What follows is a block of records; reproduce all of it verbatim.

*** Data records Section Begins ***

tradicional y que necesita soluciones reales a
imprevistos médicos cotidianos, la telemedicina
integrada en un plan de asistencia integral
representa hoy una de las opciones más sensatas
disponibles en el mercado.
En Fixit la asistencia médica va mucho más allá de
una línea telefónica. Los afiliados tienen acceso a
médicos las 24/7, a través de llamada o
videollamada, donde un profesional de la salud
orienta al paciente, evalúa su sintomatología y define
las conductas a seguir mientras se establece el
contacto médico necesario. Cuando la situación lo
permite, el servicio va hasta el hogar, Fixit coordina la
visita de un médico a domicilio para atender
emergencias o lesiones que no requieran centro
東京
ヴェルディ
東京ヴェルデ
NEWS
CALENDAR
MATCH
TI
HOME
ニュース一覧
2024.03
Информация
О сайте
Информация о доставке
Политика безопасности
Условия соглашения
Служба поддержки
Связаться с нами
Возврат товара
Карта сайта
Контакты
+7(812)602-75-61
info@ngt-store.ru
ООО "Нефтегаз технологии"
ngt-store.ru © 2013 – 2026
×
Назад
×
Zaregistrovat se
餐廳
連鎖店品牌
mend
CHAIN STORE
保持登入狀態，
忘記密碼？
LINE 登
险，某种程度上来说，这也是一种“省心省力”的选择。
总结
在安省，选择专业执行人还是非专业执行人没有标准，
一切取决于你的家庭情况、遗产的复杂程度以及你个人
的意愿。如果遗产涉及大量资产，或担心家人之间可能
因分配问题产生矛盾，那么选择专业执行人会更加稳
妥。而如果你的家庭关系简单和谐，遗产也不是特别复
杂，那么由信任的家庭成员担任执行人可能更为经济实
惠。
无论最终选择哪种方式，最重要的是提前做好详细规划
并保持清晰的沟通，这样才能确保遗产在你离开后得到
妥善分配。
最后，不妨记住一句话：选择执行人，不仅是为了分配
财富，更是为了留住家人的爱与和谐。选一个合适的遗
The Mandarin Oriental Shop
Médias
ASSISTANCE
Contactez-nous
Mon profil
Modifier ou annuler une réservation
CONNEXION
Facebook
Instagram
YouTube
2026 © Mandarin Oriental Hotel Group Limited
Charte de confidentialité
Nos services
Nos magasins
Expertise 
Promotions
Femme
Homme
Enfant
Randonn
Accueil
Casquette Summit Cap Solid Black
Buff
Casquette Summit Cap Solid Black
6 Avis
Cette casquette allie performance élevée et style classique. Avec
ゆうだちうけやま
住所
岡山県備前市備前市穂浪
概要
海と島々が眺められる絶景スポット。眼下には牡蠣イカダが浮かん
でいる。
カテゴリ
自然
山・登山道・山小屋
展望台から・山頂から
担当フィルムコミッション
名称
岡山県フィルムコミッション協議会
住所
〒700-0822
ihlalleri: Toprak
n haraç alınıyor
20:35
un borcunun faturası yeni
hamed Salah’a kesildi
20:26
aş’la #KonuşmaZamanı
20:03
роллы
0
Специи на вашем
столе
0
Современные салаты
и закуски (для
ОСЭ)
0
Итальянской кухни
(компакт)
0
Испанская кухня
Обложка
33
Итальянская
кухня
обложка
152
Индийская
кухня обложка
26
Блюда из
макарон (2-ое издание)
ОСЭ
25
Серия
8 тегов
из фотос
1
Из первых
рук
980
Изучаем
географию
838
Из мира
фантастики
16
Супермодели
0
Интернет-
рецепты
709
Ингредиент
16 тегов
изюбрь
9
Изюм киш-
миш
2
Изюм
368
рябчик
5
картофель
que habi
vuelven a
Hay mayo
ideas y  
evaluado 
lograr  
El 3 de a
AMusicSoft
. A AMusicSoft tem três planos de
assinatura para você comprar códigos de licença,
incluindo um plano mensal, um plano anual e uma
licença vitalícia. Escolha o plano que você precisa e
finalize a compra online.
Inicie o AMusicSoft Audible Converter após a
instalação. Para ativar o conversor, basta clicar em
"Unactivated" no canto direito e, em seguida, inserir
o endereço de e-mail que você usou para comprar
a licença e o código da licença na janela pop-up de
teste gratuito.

*** Data records Section Ends ***

Output -
tradicional y que necesita soluciones reales a
imprevistos médicos cotidianos, la telemedicina
integrada en un plan de asistencia integral
representa hoy una de las opciones más sensatas
disponibles en el mercado.
En Fixit la asistencia médica va mucho más allá de
una línea telefónica. Los afiliados tienen acceso a
médicos las 24/7, a través de llamada o
videollamada, donde un profesional de la salud
orienta al paciente, evalúa su sintomatología y define
las conductas a seguir mientras se establece el
contacto médico necesario. Cuando la situación lo
permite, el servicio va hasta el hogar, Fixit coordina la
visita de un médico a domicilio para atender
emergencias o lesiones que no requieran centro
東京
ヴェルディ
東京ヴェルデ
NEWS
CALENDAR
MATCH
TI
HOME
ニュース一覧
2024.03
Информация
О сайте
Информация о доставке
Политика безопасности
Условия соглашения
Служба поддержки
Связаться с нами
Возврат товара
Карта сайта
Контакты
+7(812)602-75-61
info@ngt-store.ru
ООО "Нефтегаз технологии"
ngt-store.ru © 2013 – 2026
×
Назад
×
Zaregistrovat se
餐廳
連鎖店品牌
mend
CHAIN STORE
保持登入狀態，
忘記密碼？
LINE 登
险，某种程度上来说，这也是一种“省心省力”的选择。
总结
在安省，选择专业执行人还是非专业执行人没有标准，
一切取决于你的家庭情况、遗产的复杂程度以及你个人
的意愿。如果遗产涉及大量资产，或担心家人之间可能
因分配问题产生矛盾，那么选择专业执行人会更加稳
妥。而如果你的家庭关系简单和谐，遗产也不是特别复
杂，那么由信任的家庭成员担任执行人可能更为经济实
惠。
无论最终选择哪种方式，最重要的是提前做好详细规划
并保持清晰的沟通，这样才能确保遗产在你离开后得到
妥善分配。
最后，不妨记住一句话：选择执行人，不仅是为了分配
财富，更是为了留住家人的爱与和谐。选一个合适的遗
The Mandarin Oriental Shop
Médias
ASSISTANCE
Contactez-nous
Mon profil
Modifier ou annuler une réservation
CONNEXION
Facebook
Instagram
YouTube
2026 © Mandarin Oriental Hotel Group Limited
Charte de confidentialité
Nos services
Nos magasins
Expertise 
Promotions
Femme
Homme
Enfant
Randonn
Accueil
Casquette Summit Cap Solid Black
Buff
Casquette Summit Cap Solid Black
6 Avis
Cette casquette allie performance élevée et style classique. Avec
ゆうだちうけやま
住所
岡山県備前市備前市穂浪
概要
海と島々が眺められる絶景スポット。眼下には牡蠣イカダが浮かん
でいる。
カテゴリ
自然
山・登山道・山小屋
展望台から・山頂から
担当フィルムコミッション
名称
岡山県フィルムコミッション協議会
住所
〒700-0822
ihlalleri: Toprak
n haraç alınıyor
20:35
un borcunun faturası yeni
hamed Salah’a kesildi
20:26
aş’la #KonuşmaZamanı
20:03
роллы
0
Специи на вашем
столе
0
Современные салаты
и закуски (для
ОСЭ)
0
Итальянской кухни
(компакт)
0
Испанская кухня
Обложка
33
Итальянская
кухня
обложка
152
Индийская
кухня обложка
26
Блюда из
макарон (2-ое издание)
ОСЭ
25
Серия
8 тегов
из фотос
1
Из первых
рук
980
Изучаем
географию
838
Из мира
фантастики
16
Супермодели
0
Интернет-
рецепты
709
Ингредиент
16 тегов
изюбрь
9
Изюм киш-
миш
2
Изюм
368
рябчик
5
картофель
que habi
vuelven a
Hay mayo
ideas y  
evaluado 
lograr  
El 3 de a
AMusicSoft
. A AMusicSoft tem três planos de
assinatura para você comprar códigos de licença,
incluindo um plano mensal, um plano anual e uma
licença vitalícia. Escolha o plano que você precisa e
finalize a compra online.
Inicie o AMusicSoft Audible Converter após a
instalação. Para ativar o conversor, basta clicar em
"Unactivated" no canto direito e, em seguida, inserir
o endereço de e-mail que você usou para comprar
a licença e o código da licença na janela pop-up de
teste gratuito.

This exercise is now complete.